Cyber Law Toolkit Tests Surveillance and Data Collection Under Occupation

The Cyber Law Toolkit has become a cornerstone for practitioners navigating the murky intersection of cyber operations and international law. Backed by NATO’s Cooperative Cyber Defence Centre of Excellence, the University of Exeter, the International Committee of the Red Cross and other leading institutions, the resource earned the American Society of International Law’s 2025 Jus Gentium Research Award. Its latest Scenario 35 dissects three concrete actions—traffic rerouting, mass surveillance and population‑data harvesting—in occupied territories, testing each against the obligations of occupying powers under IHL and IHRL. By translating abstract treaty language into actionable guidance, the Toolkit fills a gap that traditional academic treatises, such as the Tallinn Manual, leave open.
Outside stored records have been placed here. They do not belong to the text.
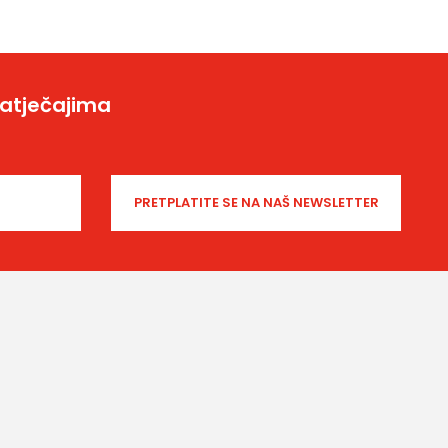
natječajima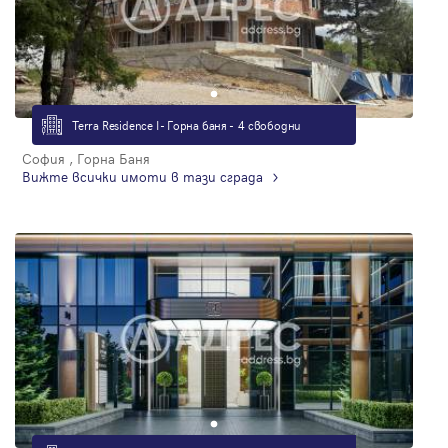
Terra Residence I - Горна баня - 4 свободни
София , Горна Баня
Вижте всички имоти в тази сграда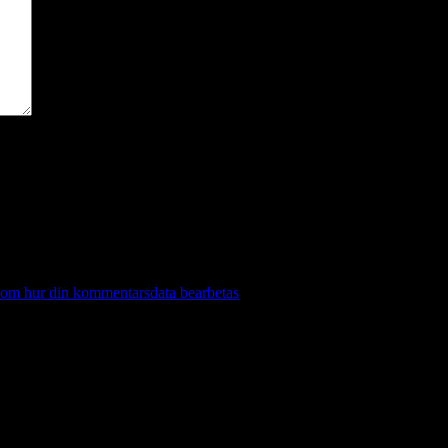
 om hur din kommentarsdata bearbetas
.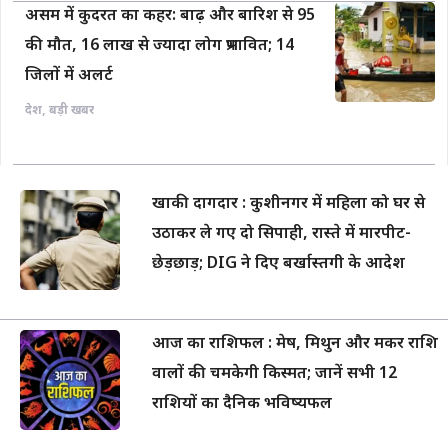
असम में कुदरत का कहर: बाढ़ और बारिश से 95
की मौत, 16 लाख से ज्यादा लोग प्रभावित; 14
जिलों में अलर्ट
देश
,
बड़ी खबर
खाकी दागदार : कुशीनगर में महिला को घर से
उठाकर ले गए दो सिपाही, रास्ते में मारपीट-
छेड़छाड़; DIG ने दिए बर्खास्तगी के आदेश
आज का राशिफल : मेष, मिथुन और मकर राशि
वालों की चमकेगी किस्मत; जानें सभी 12
राशियों का दैनिक भविष्यफल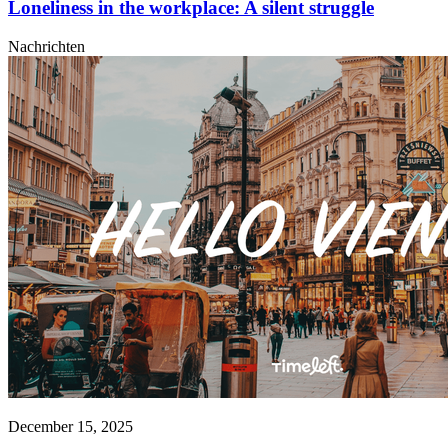
Loneliness in the workplace: A silent struggle
Nachrichten
December 15, 2025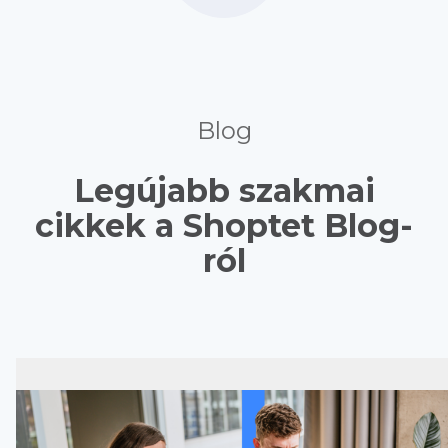
Blog
Legújabb szakmai
cikkek a Shoptet Blog-
ról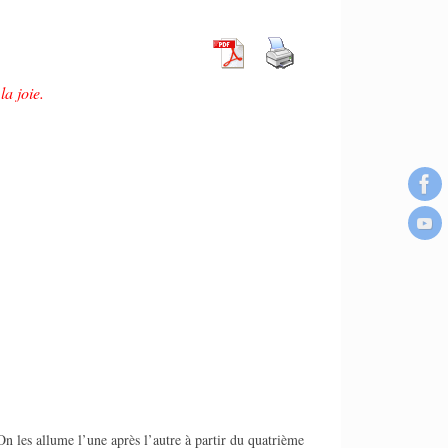
a joie.
On les allume l’une après l’autre à partir du quatrième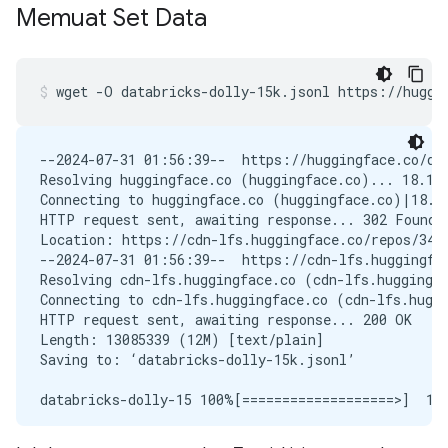
Memuat Set Data
wget
-O
databricks-dolly-15k.jsonl
https://huggi
--2024-07-31 01:56:39--  https://huggingface.co/dat
Resolving huggingface.co (huggingface.co)... 18.164
Connecting to huggingface.co (huggingface.co)|18.16
HTTP request sent, awaiting response... 302 Found

Location: https://cdn-lfs.huggingface.co/repos/34/
--2024-07-31 01:56:39--  https://cdn-lfs.huggingfa
Resolving cdn-lfs.huggingface.co (cdn-lfs.huggingfa
Connecting to cdn-lfs.huggingface.co (cdn-lfs.huggi
HTTP request sent, awaiting response... 200 OK

Length: 13085339 (12M) [text/plain]

Saving to: ‘databricks-dolly-15k.jsonl’

databricks-dolly-15 100%[===================>]  12.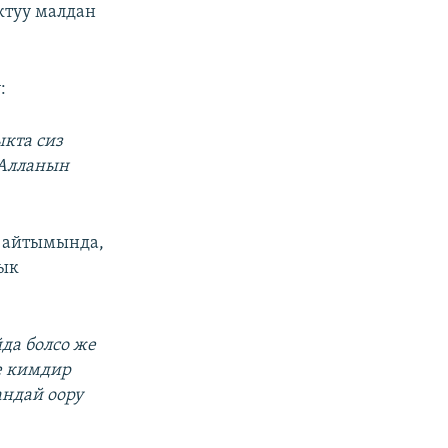
ктуу малдан
:
ыкта сиз
 Алланын
айтымында,
лык
да болсо же
е кимдир
андай оору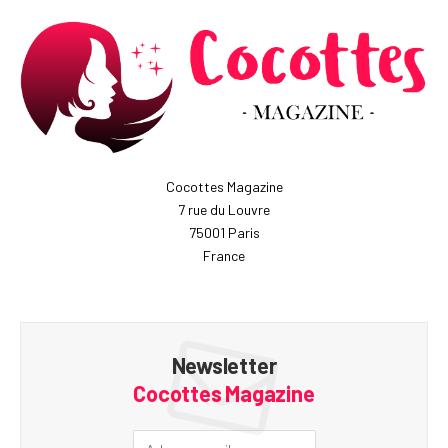
Cocottes Magazine
7 rue du Louvre
75001 Paris
France
Newsletter
Cocottes Magazine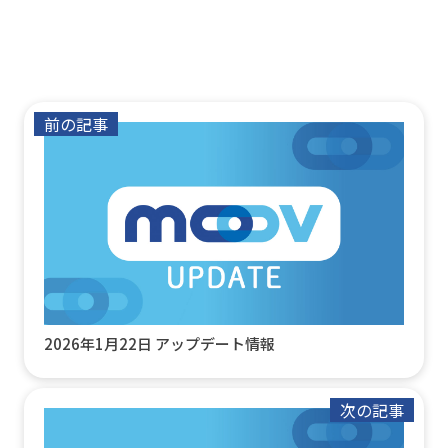
前の記事
2026年1月22日 アップデート情報
次の記事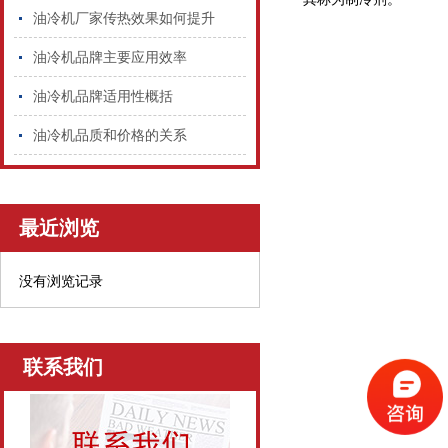
油冷机厂家传热效果如何提升
油冷机品牌主要应用效率
油冷机品牌适用性概括
油冷机品质和价格的关系
最近浏览
没有浏览记录
联系我们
For cybersecurity officers, information‑governance leads and eDiscovery counsel, the scenario offers a ready‑made risk‑assessment matrix. It clarifies which authority requests can be lawfully complied with, which must be escalated, and where the line between temporary emergency measures and unlawful permanent control lies. Multinational telecoms, cloud providers and data‑hosting firms can embed these criteria into tabletop exercises, vendor‑due‑diligence checks, and cross‑border data‑preservation policies, thereby mitigating legal exposure and aligning internal controls with evolving state practice. The Toolkit’s citation by several national positions and its inclusion in UN debates underscore its influence on policy formation and regulatory expectations.

Looking ahead, the upcoming 2026 update promises to address AI‑driven cyber operations, reflecting the rapid rise of machine‑learning tools in both offensive and defensive cyber activities. Coupled with the ongoing evolution of the Tallinn Manual, the Toolkit will continue to serve as the practitioner‑focused complement to scholarly codifications, offering real‑time, scenario‑based guidance. As more states reference the Toolkit in their legal filings, its analytical framework is likely to shape the development of customary international law on digital occupation, making it an essential reference for any organization operating in contested or high‑risk jurisdictions.